And you remember the layout of .NET objects in memory, don’t you? Of course you do! The 4 bytes prior to the address displayed (01453b74) are the “object header”. The exact content of the header is apparently undocumented. Let’s see what it contains (at least on a 32-bit platform, your mileage may vary):

0:005> dd 01453b74-4 L1
01453b70  08000002

According to various sources the object header contains 2 fields; a handle and a sync block index.
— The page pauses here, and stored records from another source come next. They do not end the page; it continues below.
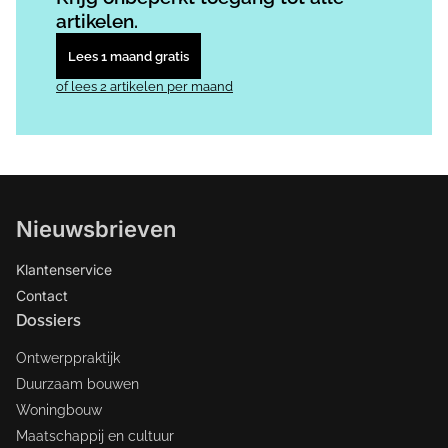
artikelen.
Lees 1 maand gratis
of lees 2 artikelen per maand
Nieuwsbrieven
Klantenservice
Contact
Dossiers
Ontwerppraktijk
Duurzaam bouwen
Woningbouw
Maatschappij en cultuur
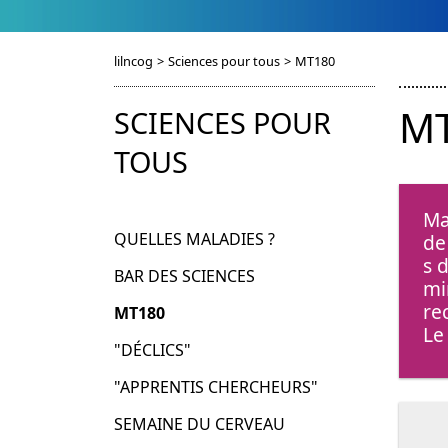
lilncog
>
Sciences pour tous
>
MT180
M
SCIENCES POUR
TOUS
Ma
QUELLES MALADIES ?
de
s 
BAR DES SCIENCES
mi
re
MT180
Le
"DÉCLICS"
"APPRENTIS CHERCHEURS"
SEMAINE DU CERVEAU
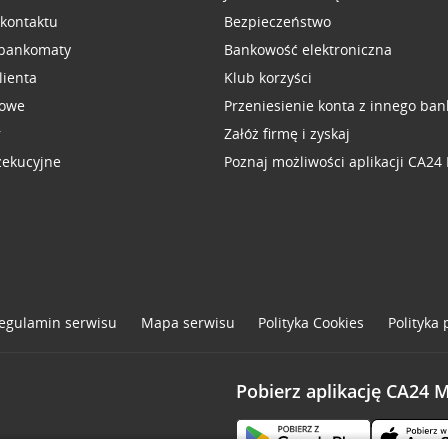
 kontaktu
Bezpieczeństwo
 bankomaty
Bankowość elektroniczna
lienta
Klub korzyści
sowe
Przeniesienie konta z innego ban
r
Załóż firmę i zyskaj
zekucyjne
Poznaj możliwości aplikacji CA24
egulamin serwisu
Mapa serwisu
Polityka
Cookies
Polityka
Pobierz aplikację CA24 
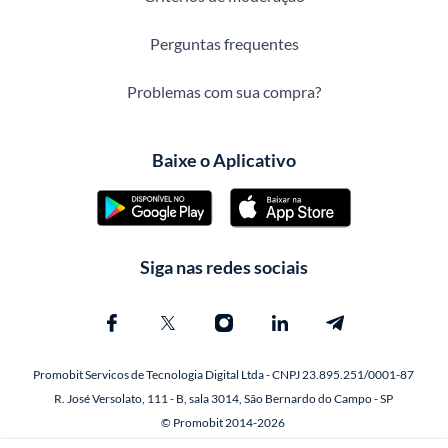
Perguntas frequentes
Problemas com sua compra?
Baixe o Aplicativo
Siga nas redes sociais
Promobit Servicos de Tecnologia Digital Ltda - CNPJ 23.895.251/0001-87
R. José Versolato, 111 - B, sala 3014, São Bernardo do Campo - SP
© Promobit 2014-2026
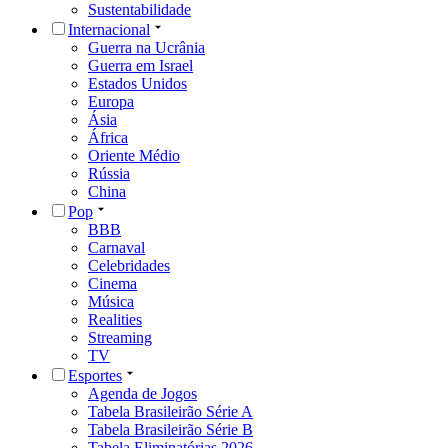
Sustentabilidade
Internacional
Guerra na Ucrânia
Guerra em Israel
Estados Unidos
Europa
Ásia
África
Oriente Médio
Rússia
China
Pop
BBB
Carnaval
Celebridades
Cinema
Música
Realities
Streaming
TV
Esportes
Agenda de Jogos
Tabela Brasileirão Série A
Tabela Brasileirão Série B
Tabela Eliminatórias 2026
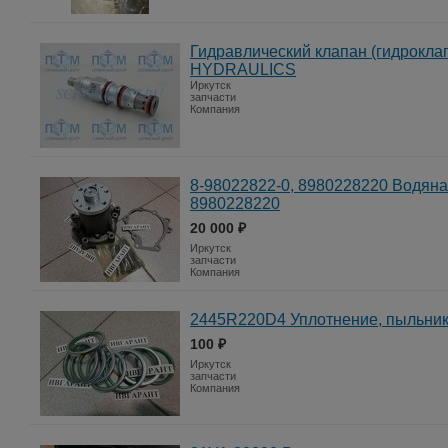
Гидравлический клапан (гидрокл
HYDRAULICS
Иркутск
запчасти
Компания
8-98022822-0, 8980228220 Водяна
8980228220
20 000 ₽
Иркутск
запчасти
Компания
2445R220D4 Уплотнение, пыльни
100 ₽
Иркутск
запчасти
Компания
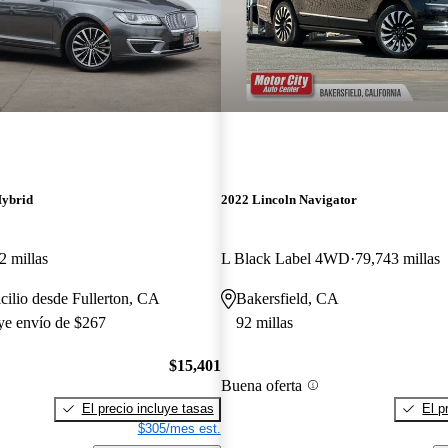
ybrid
2022 Lincoln Navigator
2 millas
L Black Label 4WD
79,743 millas
cilio desde Fullerton, CA
Bakersfield, CA
uye envío de $267
92 millas
$15,401
Buena oferta
El precio incluye tasas
El p
$305/mes est.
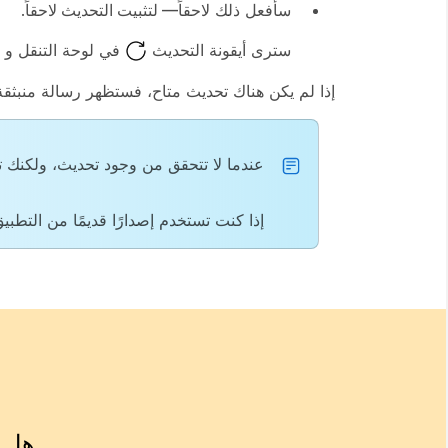
سأفعل ذلك لاحقاً
— لتثبيت التحديث لاحقاً
.
سترى أيقونة التحديث
في لوحة التنقل و
إذا لم يكن هناك تحديث متاح، فستظهر رسالة منبثق
عندما لا تتحقق من وجود تحديث، ولكنك ترى
إذا كنت تستخدم إصدارًا قديمًا من التطبي
هل ك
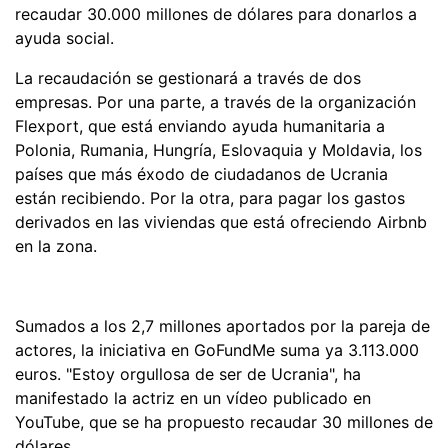
recaudar 30.000 millones de dólares para donarlos a
ayuda social.
La recaudación se gestionará a través de dos
empresas. Por una parte, a través de la organización
Flexport, que está enviando ayuda humanitaria a
Polonia, Rumania, Hungría, Eslovaquia y Moldavia, los
países que más éxodo de ciudadanos de Ucrania
están recibiendo. Por la otra, para pagar los gastos
derivados en las viviendas que está ofreciendo Airbnb
en la zona.
Sumados a los 2,7 millones aportados por la pareja de
actores, la iniciativa en GoFundMe suma ya 3.113.000
euros. "Estoy orgullosa de ser de Ucrania", ha
manifestado la actriz en un vídeo publicado en
YouTube, que se ha propuesto recaudar 30 millones de
dólares.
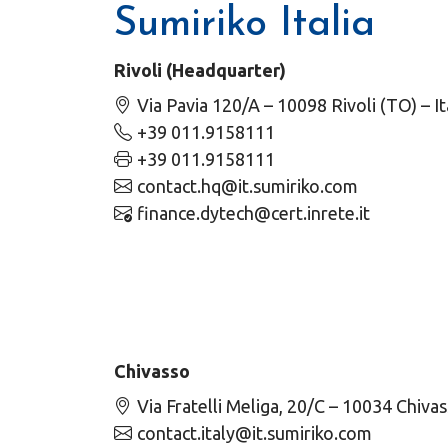
Sumiriko Italia
Rivoli (Headquarter)
Via Pavia 120/A – 10098 Rivoli (TO) – It
+39 011.9158111
+39 011.9158111
contact.hq@it.sumiriko.com
finance.dytech@cert.inrete.it
Chivasso
Via Fratelli Meliga, 20/C – 10034 Chiva
contact.italy@it.sumiriko.com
If the object is an RCW, the handle is always 0×08000. You can use the index with SOS’s !syncblk command to de-reference it:

0:005> !syncblk 2
Index SyncBlock MonitorHeld Recursion Owning Thread Info  SyncBlock Owner
    2 001e0fec            0         0 00000000     none    01453b74 System.__ComObject
-----------------------------
Total           3
CCW             0
RCW             1
ComClassFactory 0
Free            0

The sync block itself is an undocumented structure, but after a bit of investigation, it turns out that at offset 0×1c there is a pointer to a further structure that contains the “interop information”:

0:005> dd 001e0fec+1c L1
001e1008  001e9510

And from this, we can obtain a pointer to the RCW itself. We’re almost there!

0:005> dd 001e9510+c L1
001e951c  001e5380

The RCW is a pretty large structure, but for our purposes there are only a couple of interesting fields: the IUnknown pointer at 0×64, and the object’s virtual function table pointer at 0×88. If you use dds you can easily see any symbols associated with these pointers:

0:005> dds 01e5380+64 L1
001e53e4  00ef6c24

0:005> dds 01e5380+88 L1
001e5408  00eb9710 rcwrepro!ATL::CComObject::`vftable'

This is the salient information; we now know exactly what type of COM object we’re dealing with. This is obviously a bit fragile, given that it relies on structures from mscorwks that may well change in newer versions of the runtime (I’ll check on .NET 4 when I get a chance). It’s also a bit of a pain to go through all these steps manually in WinDbg, so I put together a simple extension DLL to do it automatically given the address of the __ComObject. I’ll upload that and blog about it soon.

In order to obtain the type information about the COM objects, the tool uses type libraries, and the associated ITypeLib and ITypeInfo interfaces, which, with a little effort, can be used to iterate over all the coclasses, interfaces and functions in the library. But the difficulty lies in obtaining a type library when all you’re given is an already-instantiated object. In theory, COM allows you to know no more about an object than what interfaces it supports. But in practice, there are a variety of ways you can circumvent this and get to the type information.

For unmanaged COM objects you can use the information in the registry (or SxS configuration) and obtain the server (DLL) that contain a TLB embedded as a resource, or the type library filename itself. I won’t go into that now, there’s plenty of information about the location of these common registry keys elsewhere on the internet.

But for managed COM objects – well, COM callable wrappers (CCWs) – you have a different problem: registry scraping will never work and there may not even be an associated type library. The InprocServer32 registry entry always points to mscoree.dll, which obviously doesn’t have an embedded type library, and unless you’ve registered the assembly with /tlb (which is a pain) then you won’t have entries under HKEY_CLASSES_ROOT\Typelib and a TLB file to load.

So, if you’re in the unmanaged world, and all you’ve got is a pointer to a live CCW, what can you do?

Well, the easiest thing is to use IProvideClassInfo. This is supported by all CCWs, and provides a way to get an auto-generated (by the CLR) ITypeInfo implementation for the managed class. In fact, this is what I actually used to implement the solution eventually, but along the way I discovered some other interesting aspects of the CCW.

There is another interface that it supports: _Object, the unmanaged version of System.Object, which supports basic .NET functionality such as ToString and GetType. I couldn’t find it declared anywhere in the Platform or .NET SDK headers, so I put together a version that I could use from C++:

Despite the presence of the virtual functions in this “interface”, we’re not actually going to call them. Instead we’ll call through the IDispatch that it derives from. It may be possible to use them directly, but see the comment describing what happens when I tried it. Calling via IDispatch may seem slightly odd, because the object itself claims not to support it (QueryInteface returns E_NOINTERFACE).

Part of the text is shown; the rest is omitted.